Task item.
Take the lines below from the one with "los memes de la fech" through the one with "الجرائم ناهزت 93,48" and print only them, exactly. Don't print the pictures.

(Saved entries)
<<<<

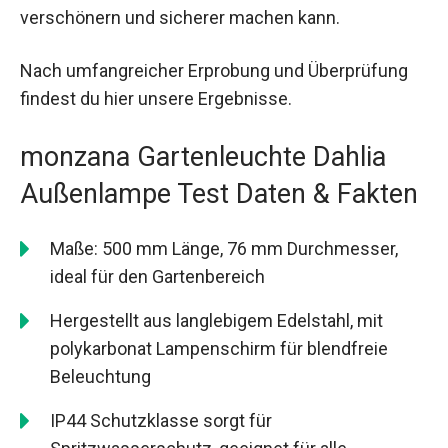
verschönern und sicherer machen kann.
Nach umfangreicher Erprobung und Überprüfung
findest du hier unsere Ergebnisse.
monzana Gartenleuchte Dahlia
Außenlampe Test Daten & Fakten
Maße: 500 mm Länge, 76 mm Durchmesser,
ideal für den Gartenbereich
Hergestellt aus langlebigem Edelstahl, mit
polykarbonat Lampenschirm für blendfreie
Beleuchtung
IP44 Schutzklasse sorgt für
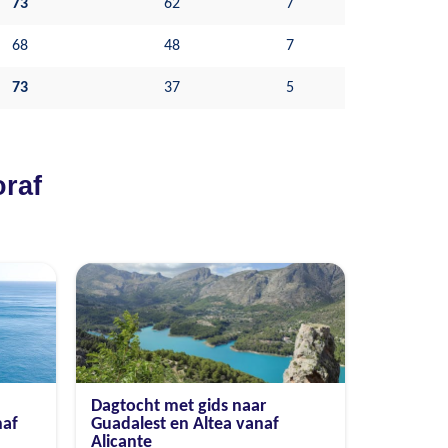
73
62
7
68
48
7
73
37
5
oraf
Dagtocht met gids naar
naf
Guadalest en Altea vanaf
Alicante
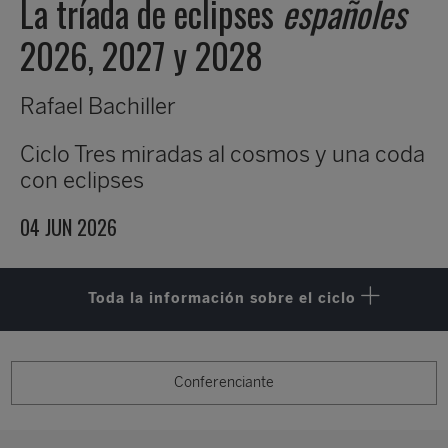
La tríada de eclipses
españoles
2026, 2027 y 2028
Rafael Bachiller
Ciclo
Tres miradas al cosmos y una coda
con eclipses
04 JUN 2026
Toda la información sobre el ciclo
Conferenciante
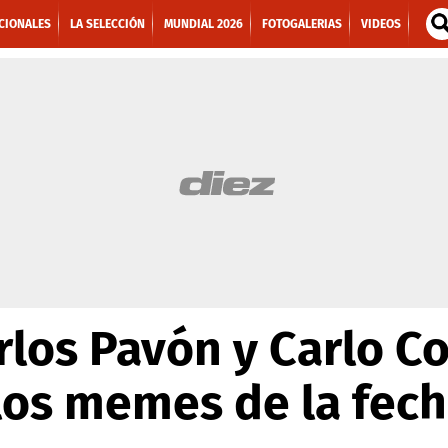
CIONALES
LA SELECCIÓN
MUNDIAL 2026
FOTOGALERIAS
VIDEOS
rlos Pavón y Carlo Co
los memes de la fech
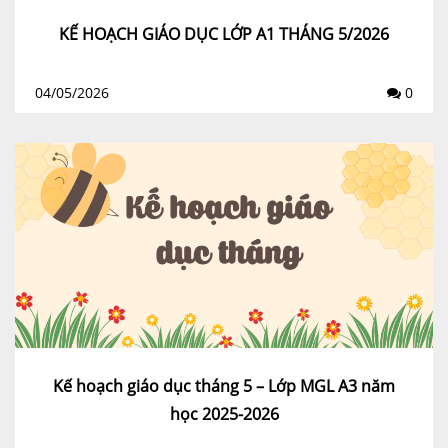
KẾ HOẠCH GIÁO DỤC LỚP A1 THÁNG 5/2026
04/05/2026
0
Kế hoạch giáo dục tháng 5 – Lớp MGL A3 năm
học 2025-2026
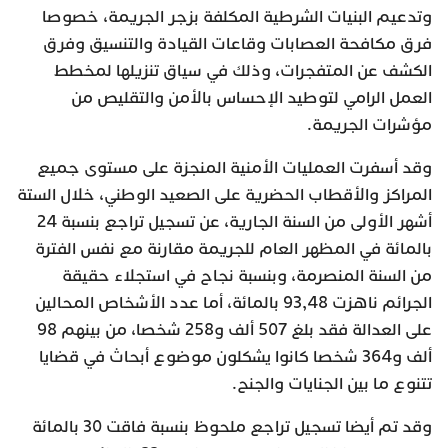
وتدعيم البنيات الشرطية المكلفة بزجر الجريمة، خصوصا
فرق مكافحة العصابات وقاعات القيادة والتنسيق وفرق
الكشف عن المتفجرات، وذلك في سياق تنزيلها لمخطط
العمل الرامي لتوطيد الإحساس بالأمن والتقليص من
مؤشرات الجريمة.
وقد أسفرت العمليات الأمنية المنجزة على مستوى جميع
المراكز والأقطاب الحضرية على الصعيد الوطني، خلال الستة
أشهر الأولى من السنة الجارية، عن تسجيل تراجع بنسبة 24
بالمائة في المظهر العام للجريمة مقارنة مع نفس الفترة
من السنة المنصرمة، وبنسبة نجاح في استجلاء حقيقة
الجرائم ناهزت 93,48 بالمائة، أما عدد الأشخاص المحالين
على العدالة فقد بلغ 507 ألف و258 شخصا، من بينهم 98
ألف و364 شخصا كانوا يشكلون موضوع أبحاث في قضايا
تتنوع ما بين الجنايات والجنح.
وقد تم أيضا تسجيل تراجع ملحوظ بنسبة فاقت 30 بالمائة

>>>>

Response.
los memes de la fech
KẾ HOẠCH GIÁO DỤC LỚP A1 THÁNG 5/2026
04/05/2026
0
Kế hoạch giáo dục tháng 5 – Lớp MGL A3 năm
học 2025-2026
وتدعيم البنيات الشرطية المكلفة بزجر الجريمة، خصوصا
فرق مكافحة العصابات وقاعات القيادة والتنسيق وفرق
الكشف عن المتفجرات، وذلك في سياق تنزيلها لمخطط
العمل الرامي لتوطيد الإحساس بالأمن والتقليص من
مؤشرات الجريمة.
وقد أسفرت العمليات الأمنية المنجزة على مستوى جميع
المراكز والأقطاب الحضرية على الصعيد الوطني، خلال الستة
أشهر الأولى من السنة الجارية، عن تسجيل تراجع بنسبة 24
بالمائة في المظهر العام للجريمة مقارنة مع نفس الفترة
من السنة المنصرمة، وبنسبة نجاح في استجلاء حقيقة
الجرائم ناهزت 93,48 بالمائة، أما عدد الأشخاص المحالين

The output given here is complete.